• _Assignment_
Some lines of the records below include the word "หลววพ". Report how many, and write nothing besides the number.
Start of Extracted entries
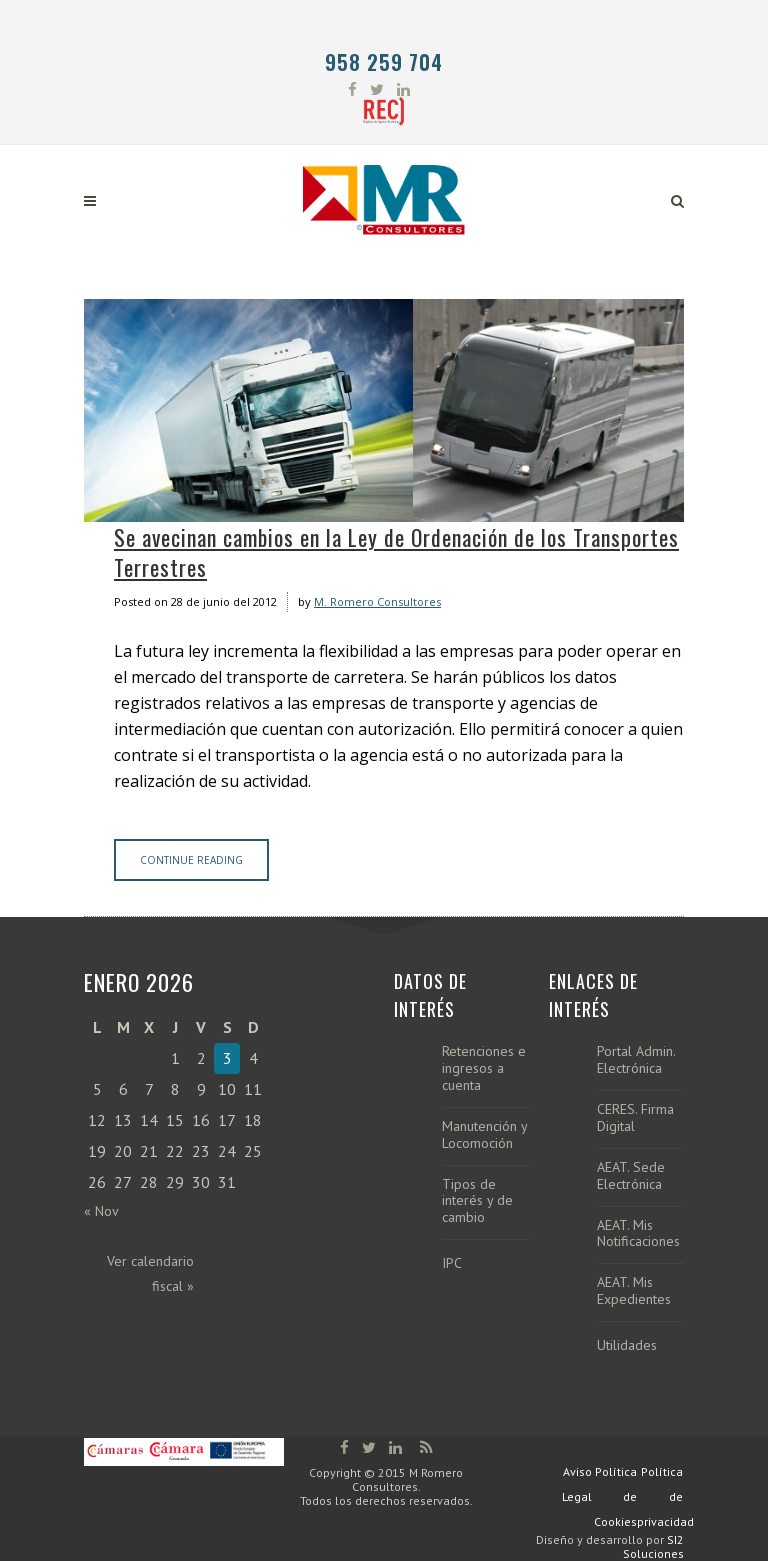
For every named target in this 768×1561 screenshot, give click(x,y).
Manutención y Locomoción (484, 1135)
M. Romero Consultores (377, 601)
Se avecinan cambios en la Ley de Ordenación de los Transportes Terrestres (396, 552)
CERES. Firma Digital (635, 1118)
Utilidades (627, 1345)
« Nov (101, 1211)
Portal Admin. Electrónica (636, 1060)
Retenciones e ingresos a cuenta (484, 1068)
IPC (452, 1263)
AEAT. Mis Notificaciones (638, 1234)
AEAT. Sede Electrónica (631, 1176)
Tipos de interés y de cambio (477, 1201)
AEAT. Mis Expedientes (634, 1291)
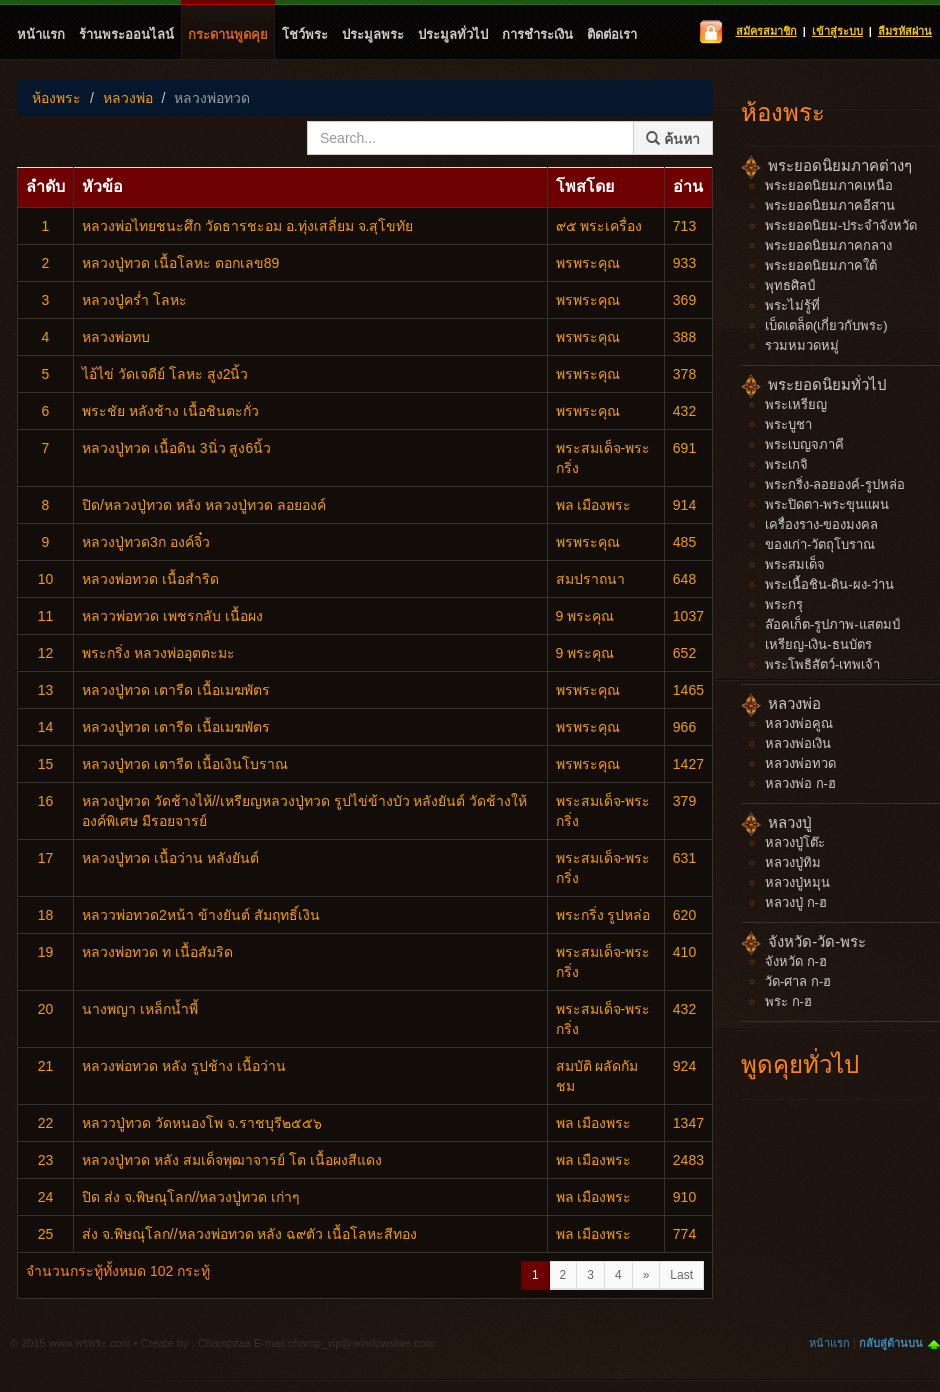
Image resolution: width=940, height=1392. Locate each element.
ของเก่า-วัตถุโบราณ (820, 544)
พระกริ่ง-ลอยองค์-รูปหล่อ (835, 484)
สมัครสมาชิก (766, 31)
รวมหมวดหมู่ (802, 345)
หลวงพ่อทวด (212, 98)
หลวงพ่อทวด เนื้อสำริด (150, 579)
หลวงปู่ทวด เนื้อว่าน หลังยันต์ (170, 858)
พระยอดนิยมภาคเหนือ (829, 185)
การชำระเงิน (537, 34)
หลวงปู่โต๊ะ (795, 842)
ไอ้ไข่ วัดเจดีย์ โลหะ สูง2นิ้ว (165, 374)
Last (681, 1275)
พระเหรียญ (796, 404)
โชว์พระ (305, 34)
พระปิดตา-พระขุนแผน (827, 504)
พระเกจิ (786, 464)
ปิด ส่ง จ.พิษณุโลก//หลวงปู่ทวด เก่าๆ (191, 1197)
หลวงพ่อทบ (116, 337)
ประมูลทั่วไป (453, 34)
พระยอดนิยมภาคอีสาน (830, 205)
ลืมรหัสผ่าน (905, 31)
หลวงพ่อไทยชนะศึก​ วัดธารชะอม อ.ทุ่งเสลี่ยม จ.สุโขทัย (247, 226)
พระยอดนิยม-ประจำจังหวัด (841, 225)
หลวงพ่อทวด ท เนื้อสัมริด (157, 952)
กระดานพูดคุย (228, 34)
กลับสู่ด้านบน (891, 1343)
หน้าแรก (41, 34)
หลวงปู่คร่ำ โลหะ (134, 300)
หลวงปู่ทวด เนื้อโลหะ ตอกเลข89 (180, 263)
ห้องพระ (56, 98)
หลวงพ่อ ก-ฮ (800, 783)
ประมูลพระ (373, 34)
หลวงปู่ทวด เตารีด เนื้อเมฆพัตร (176, 690)
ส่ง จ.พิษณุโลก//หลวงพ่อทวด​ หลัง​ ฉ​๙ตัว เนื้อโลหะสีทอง (249, 1234)
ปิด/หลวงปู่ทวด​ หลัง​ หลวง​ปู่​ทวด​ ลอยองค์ (204, 505)
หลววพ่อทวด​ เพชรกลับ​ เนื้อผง (172, 616)
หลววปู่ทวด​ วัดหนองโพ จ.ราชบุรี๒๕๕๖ (202, 1123)
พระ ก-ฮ (788, 1001)
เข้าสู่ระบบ (837, 31)
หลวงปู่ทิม (793, 862)
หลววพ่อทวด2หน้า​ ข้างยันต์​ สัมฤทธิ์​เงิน (201, 915)
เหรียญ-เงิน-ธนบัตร (818, 644)
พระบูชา (788, 424)
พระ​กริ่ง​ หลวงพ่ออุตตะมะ (158, 653)
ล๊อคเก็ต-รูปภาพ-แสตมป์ (832, 624)
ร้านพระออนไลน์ (126, 34)
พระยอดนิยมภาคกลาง (828, 245)
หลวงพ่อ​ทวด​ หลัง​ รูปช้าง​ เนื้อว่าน (184, 1066)
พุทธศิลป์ (790, 285)
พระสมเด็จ (795, 564)
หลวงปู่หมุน (797, 882)
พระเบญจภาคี (804, 444)
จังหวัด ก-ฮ (796, 961)
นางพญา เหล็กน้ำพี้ (140, 1009)
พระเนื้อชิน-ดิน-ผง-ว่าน (829, 584)
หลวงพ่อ (128, 98)
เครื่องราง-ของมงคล (821, 524)
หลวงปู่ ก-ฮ (796, 902)
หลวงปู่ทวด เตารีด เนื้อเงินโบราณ (185, 764)
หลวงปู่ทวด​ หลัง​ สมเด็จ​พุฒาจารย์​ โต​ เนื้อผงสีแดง (232, 1160)
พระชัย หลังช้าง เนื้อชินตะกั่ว (170, 411)
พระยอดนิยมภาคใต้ (821, 265)
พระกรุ (784, 604)
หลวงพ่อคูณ (799, 723)
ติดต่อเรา (612, 34)
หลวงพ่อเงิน (798, 743)
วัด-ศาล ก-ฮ (798, 981)
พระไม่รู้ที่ (792, 305)
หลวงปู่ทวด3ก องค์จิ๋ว (146, 542)
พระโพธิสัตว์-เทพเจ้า (822, 664)
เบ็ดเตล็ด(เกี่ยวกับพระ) (826, 325)
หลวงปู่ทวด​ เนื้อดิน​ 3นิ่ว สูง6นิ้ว (176, 448)
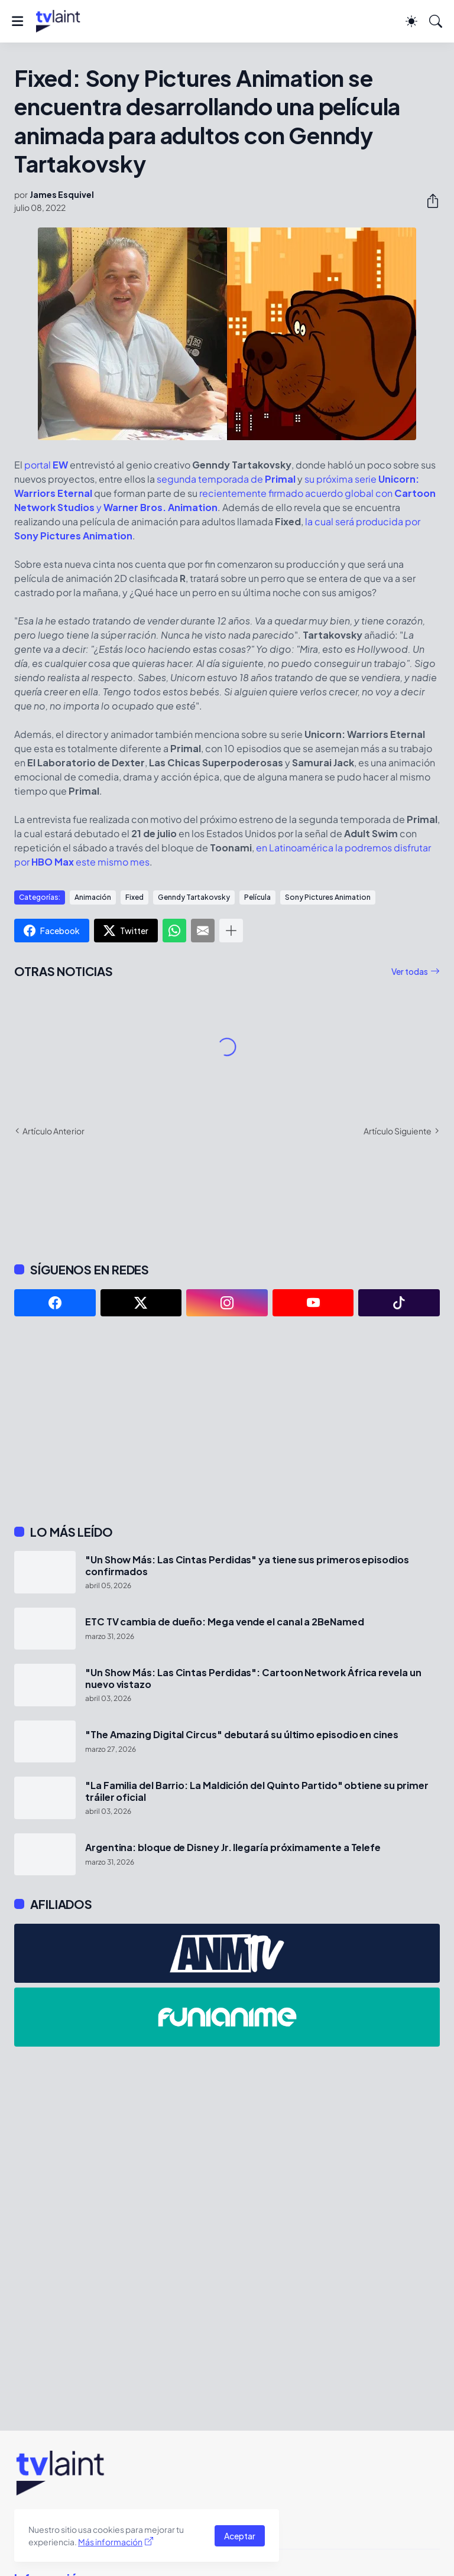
End of Extracted entries
• _Exercise answer_
2